I'm from Az too ... but for me, below 75 it is freakin' cold! Lol. I'd be outside with layers of long sleeves and a jacket, plus a scarf. The things people must say ...


----------



## Cosmopolitics (Sep 20, 2007)

I'd like to get some more nice-looking bras and underwear, a nice pair of knee-high boots, a couple of sweaters, a couple more short skirts (they've become my new favorite alternative to shorts), more shirts (because I'm about ready to clean out my closet), and maybe a pair of Baby Phat jeans. 

 Quote:

   Originally Posted by *XShear* 

 
_I'm from Az too ... but for me, below 75 it is freakin' cold! Lol. I'd be outside with layers of long sleeves and a jacket, plus a scarf. The things people must say ... 
	

	
	
		
		

		
		
	


	


_

 
Oh, I can relate to that. I'm from Florida and if it drops below 65-70, you'll see me in a sweater. I went to northern New York for the summer (July 4th) and they had a cold spell, it was roughly 60 when we arrived. I was in a turtleneck sweater for half of the trip.


----------



## mzreyes (Sep 20, 2007)

I want...

-Boots! Lots of them! I particularly want these suede boots I saw at the mall. Knee-high, kinda slouchy looking, pointy toe, but they're flat.

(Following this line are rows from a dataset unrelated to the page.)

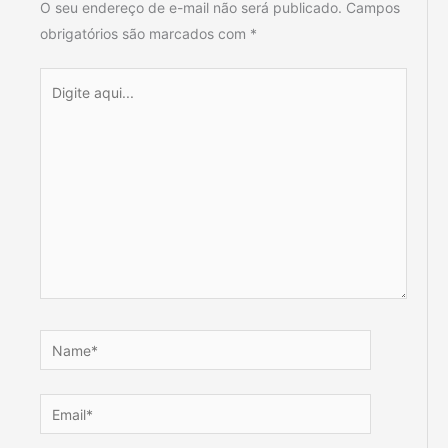
O seu endereço de e-mail não será publicado.
Campos
obrigatórios são marcados com
*
Digite
aqui...
Name*
Email*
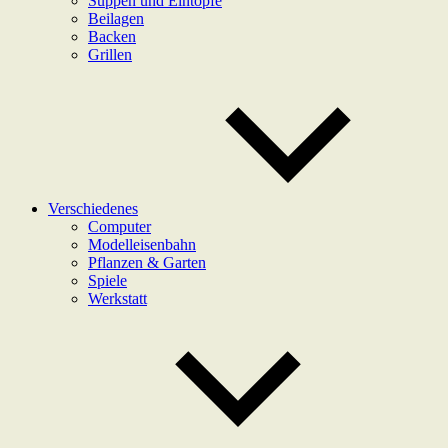
Suppen und Eintöpfe
Beilagen
Backen
Grillen
Verschiedenes
Computer
Modelleisenbahn
Pflanzen & Garten
Spiele
Werkstatt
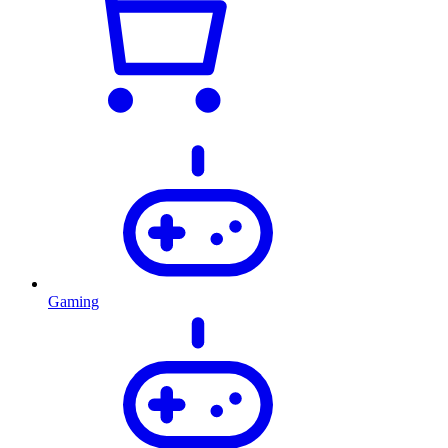
Gaming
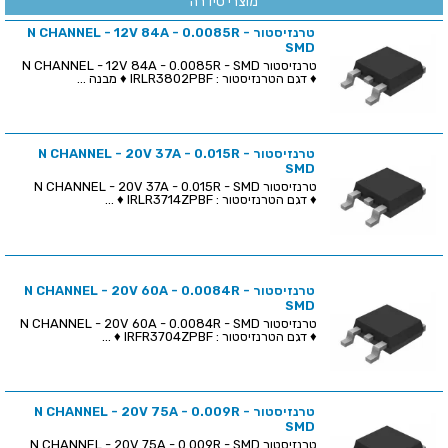
מוצרי סידרה
טרנזיסטור N CHANNEL - 12V 84A - 0.0085R -
SMD
טרנזיסטור N CHANNEL - 12V 84A - 0.0085R - SMD
♦ דגם הטרנזיסטור : IRLR3802PBF ♦ מבנה ...
טרנזיסטור N CHANNEL - 20V 37A - 0.015R -
SMD
טרנזיסטור N CHANNEL - 20V 37A - 0.015R - SMD
♦ דגם הטרנזיסטור : IRLR3714ZPBF ♦ ...
טרנזיסטור N CHANNEL - 20V 60A - 0.0084R -
SMD
טרנזיסטור N CHANNEL - 20V 60A - 0.0084R - SMD
♦ דגם הטרנזיסטור : IRFR3704ZPBF ♦ ...
טרנזיסטור N CHANNEL - 20V 75A - 0.009R -
SMD
טרנזיסטור N CHANNEL - 20V 75A - 0.009R - SMD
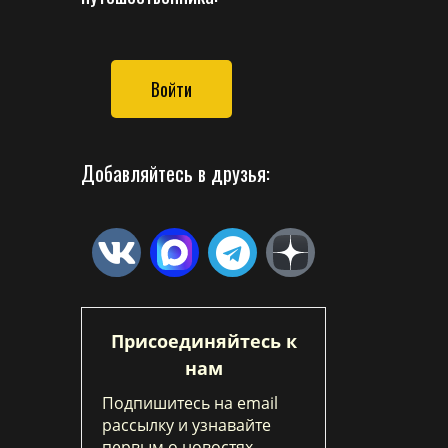
Войти
Добавляйтесь в друзья:
Присоединяйтесь к
нам
Подпишитесь на email
рассылку и узнавайте
первым о новостях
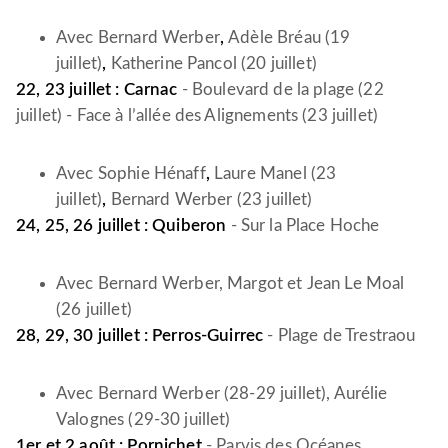
Avec
Bernard Werber
,
Adèle Bréau (19
juillet)
,
Katherine Pancol (20 juillet)
22, 23 juillet : Carnac
- Boulevard de la plage (22
juillet) - Face à l’allée des Alignements (23 juillet)
Avec
Sophie Hénaff
,
Laure Manel (23
juillet)
,
Bernard Werber (23 juillet)
24, 25, 26 juillet : Quiberon
- Sur la Place Hoche
Avec
Bernard Werber, Margot et Jean Le Moal
(26 juillet)
28, 29, 30 juillet : Perros-Guirrec
- Plage de Trestraou
Avec
Bernard Werber (28-29 juillet), Aurélie
Valognes (29-30 juillet)
1er et 2 août : Pornichet
- Parvis des Océanes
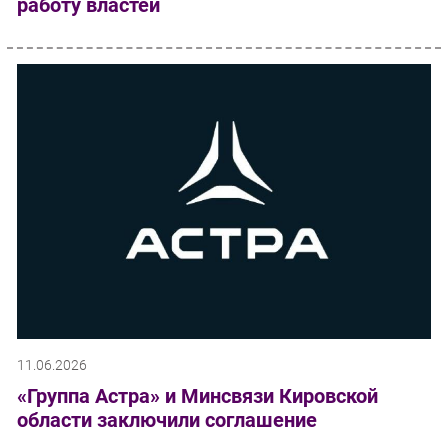
работу властей
11.06.2026
«Группа Астра» и Минсвязи Кировской
области заключили соглашение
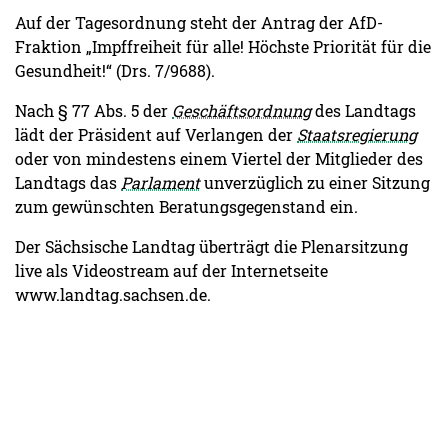
Auf der Tagesordnung steht der Antrag der AfD-
Fraktion „Impffreiheit für alle! Höchste Priorität für die
Gesundheit!“ (Drs. 7/9688).
Nach § 77 Abs. 5 der
Geschäftsordnung
des Landtags
lädt der Präsident auf Verlangen der
Staatsregierung
oder von mindestens einem Viertel der Mitglieder des
Landtags das
Parlament
unverzüglich zu einer Sitzung
zum gewünschten Beratungsgegenstand ein.
Der Sächsische Landtag überträgt die Plenarsitzung
live als Videostream auf der Internetseite
www.landtag.sachsen.de.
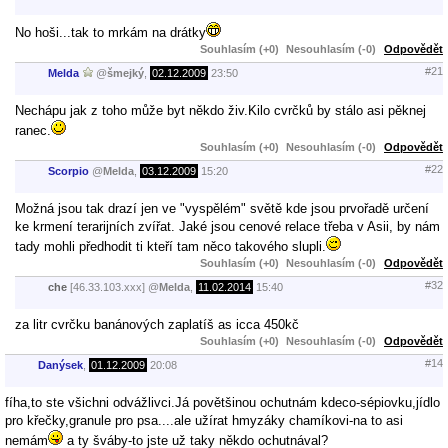
No hoši...tak to mrkám na drátky
Souhlasím (+0)
Nesouhlasím (-0)
Odpovědět
#21
Melda
@
šmejký
,
02.12.2009
23:50
Nechápu jak z toho může byt někdo živ.Kilo cvrčků by stálo asi pěknej
ranec.
Souhlasím (+0)
Nesouhlasím (-0)
Odpovědět
#22
Scorpio
@
Melda
,
03.12.2009
15:20
Možná jsou tak drazí jen ve "vyspělém" světě kde jsou prvořadě určení
ke krmení terarijních zvířat. Jaké jsou cenové relace třeba v Asii, by nám
tady mohli předhodit ti kteří tam něco takového slupli.
Souhlasím (+0)
Nesouhlasím (-0)
Odpovědět
#32
che
[46.33.103.xxx]
@
Melda
,
11.02.2014
15:40
za litr cvrčku banánových zaplatíš as icca 450kč
Souhlasím (+0)
Nesouhlasím (-0)
Odpovědět
#14
Danýsek
,
01.12.2009
20:08
fíha,to ste všichni odvážlivci.Já povětšinou ochutnám kdeco-sépiovku,jídlo
pro křečky,granule pro psa....ale užírat hmyzáky chamíkovi-na to asi
nemám
a ty šváby-to jste už taky někdo ochutnával?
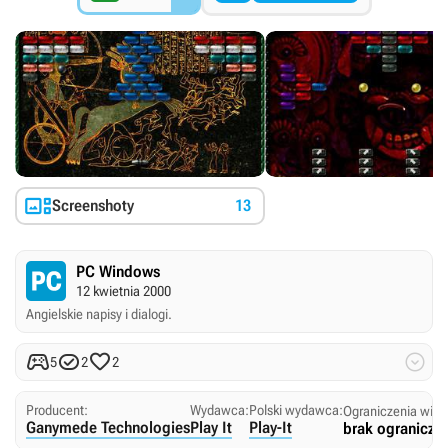

Screenshoty
13
PC Windows
12 kwietnia 2000
Angielskie napisy i dialogi.




5
2
2
Producent:
Wydawca:
Polski wydawca:
Ograniczenia wie
Ganymede Technologies
Play It
Play-It
brak ogranicze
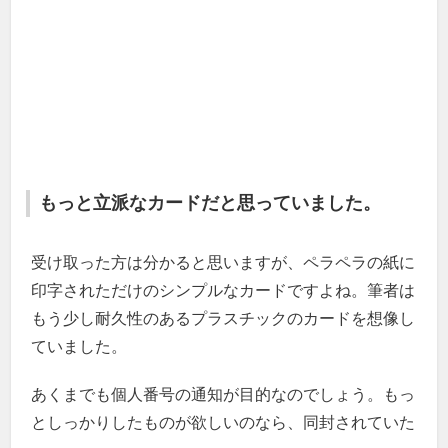
もっと立派なカードだと思っていました。
受け取った方は分かると思いますが、ペラペラの紙に
印字されただけのシンプルなカードですよね。筆者は
もう少し耐久性のあるプラスチックのカードを想像し
ていました。
あくまでも個人番号の通知が目的なのでしょう。もっ
としっかりしたものが欲しいのなら、同封されていた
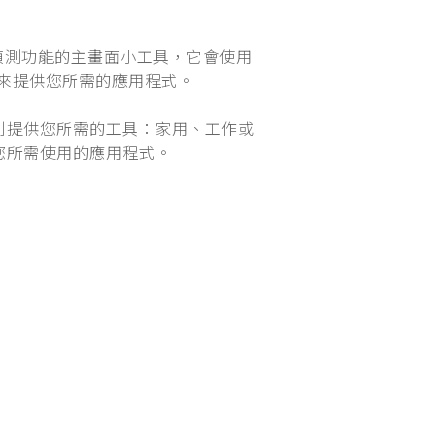
行為偵測功能的主畫面小工具，它會使用
的位置來提供您所需的應用程式。
別提供您所需的工具：家用、工作或
您所需使用的應用程式。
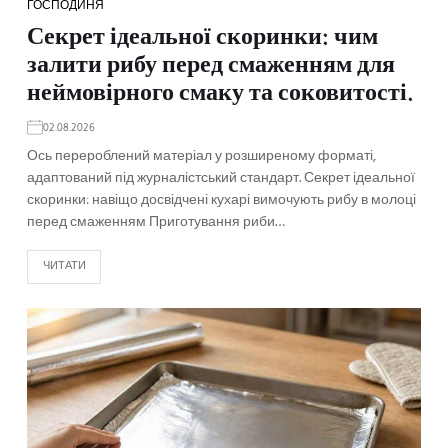
ГОСПОДИНЯ
Секрет ідеальної скоринки: чим
залити рибу перед смаженням для
неймовірного смаку та соковитості.
02.08.2026
Ось перероблений матеріал у розширеному форматі,
адаптований під журналістський стандарт. Секрет ідеальної
скоринки: навіщо досвідчені кухарі вимочують рибу в молоці
перед смаженням Приготування риби…
ЧИТАТИ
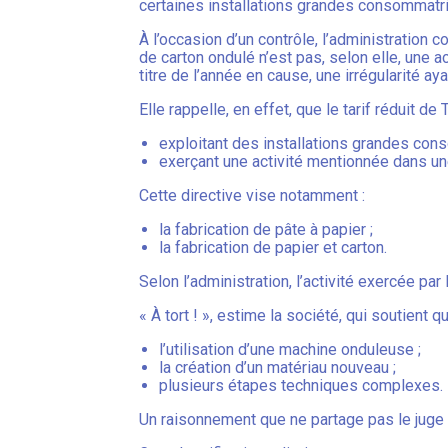
certaines installations grandes consommatri
À l’occasion d’un contrôle, l’administration c
de carton ondulé n’est pas, selon elle, une act
titre de l’année en cause, une irrégularité a
Elle rappelle, en effet, que le tarif réduit d
exploitant des installations grandes con
exerçant une activité mentionnée dans un
Cette directive vise notamment :
la fabrication de pâte à papier ;
la fabrication de papier et carton.
Selon l’administration, l’activité exercée pa
« À tort ! », estime la société, qui soutient 
l’utilisation d’une machine onduleuse ;
la création d’un matériau nouveau ;
plusieurs étapes techniques complexes.
Un raisonnement que ne partage pas le juge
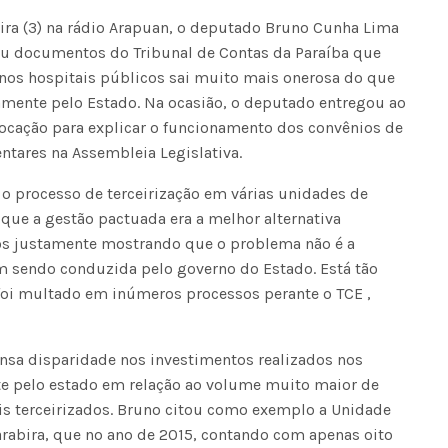
eira (3) na rádio Arapuan, o deputado Bruno Cunha Lima
tou documentos do Tribunal de Contas da Paraíba que
os hospitais públicos sai muito mais onerosa do que
amente pelo Estado. Na ocasião, o deputado entregou ao
ocação para explicar o funcionamento dos convênios de
ntares na Assembleia Legislativa.
 o processo de terceirização em várias unidades de
 que a gestão pactuada era a melhor alternativa
os justamente mostrando que o problema não é a
m sendo conduzida pelo governo do Estado. Está tão
oi multado em inúmeros processos perante o TCE ,
nsa disparidade nos investimentos realizados nos
te pelo estado em relação ao volume muito maior de
s terceirizados. Bruno citou como exemplo a Unidade
rabira, que no ano de 2015, contando com apenas oito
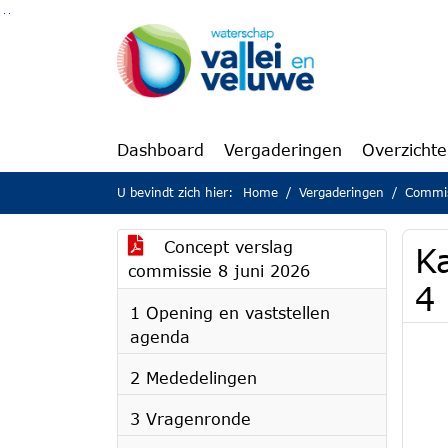
Ga naar de inhoud van deze pagina
Ga naar het zoeken
Ga naar het menu
Dashboard
Vergaderingen
Overzicht
U bevindt zich hier:
Home
Vergaderingen
Commis
Concept verslag
K
commissie 8 juni 2026
4
1 Opening en vaststellen
agenda
2 Mededelingen
3 Vragenronde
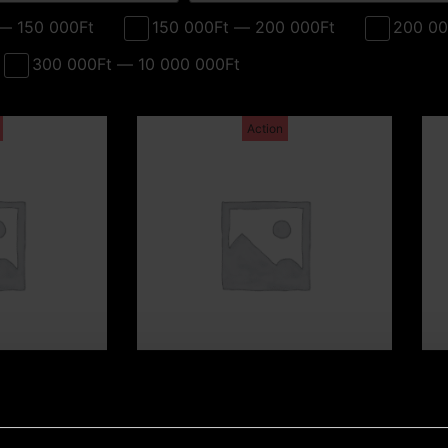
— 150 000Ft
150 000Ft — 200 000Ft
200 00
300 000Ft — 10 000 000Ft
Action
szlai –
Péter Udvarnoki –
I
25x21 cm)
Observer (30x20 cm)
88 300
Ft
128 000
Ft
115 200
Ft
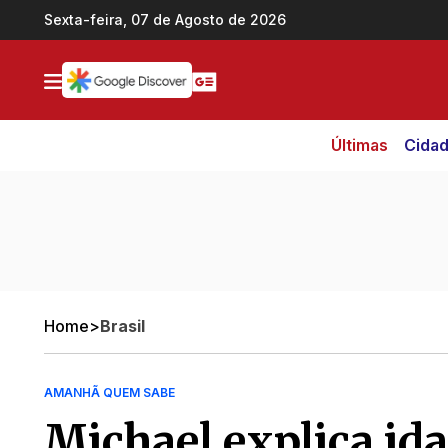
Ir direto pro conteúdo
Sexta-feira, 07 de Agosto de 2026
Últimas
Cida
Home
>
Brasil
AMANHÃ QUEM SABE
Michael explica ida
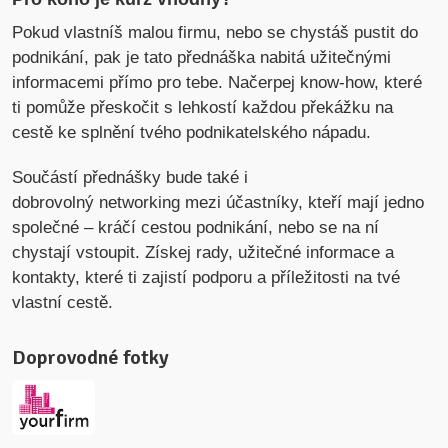
Pokud vlastníš malou firmu, nebo se chystáš pustit do
podnikání, pak je tato přednáška nabitá užitečnými
informacemi přímo pro tebe. Načerpej know-how, které
ti pomůže přeskočit s lehkostí každou překážku na
cestě ke splnění tvého podnikatelského nápadu.
Součástí přednášky bude také i
dobrovolný networking mezi účastníky, kteří mají jedno
společné – kráčí cestou podnikání, nebo se na ní
chystají vstoupit. Získej rady, užitečné informace a
kontakty, které ti zajistí podporu a příležitosti na tvé
vlastní cestě.
Doprovodné fotky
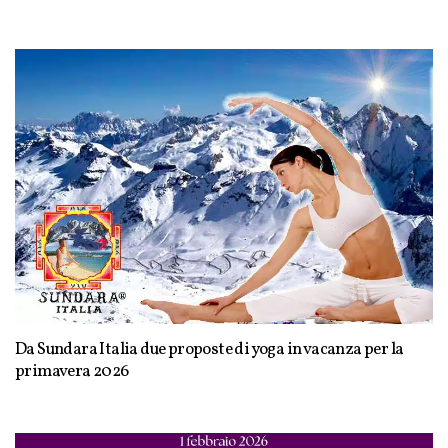
Da Sundara Italia due proposte di yoga in vacanza per la
primavera 2026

-flats, flats, and more flats..

-a plaid jacket

-sweaters

-and some good 'ol plain tees!

-oh yea and jeans.. lots and lots of jeans!


----------



## trojanpopcorn (Sep 22, 2007)

oh yeah, let me add jeans to my list, and now that i got a job some of those real high high heals with the wedge on the toe bit. oh gosh, does that even make sense?!!


----------



## DropDeadDarling (Sep 23, 2007)

Sweaters, sweaters, and more sweaters. I'm obsessed with them right now.

Big jewelry. Probably from Forever21...that stuff is so cute, but so cheap.

More jeans.


----------



## thestarsfall (Sep 24, 2007)

I want to get a nice casual coat with a faux fur trim on the hood and some nice-ish winter boots, kinda moccasin styled? knee high...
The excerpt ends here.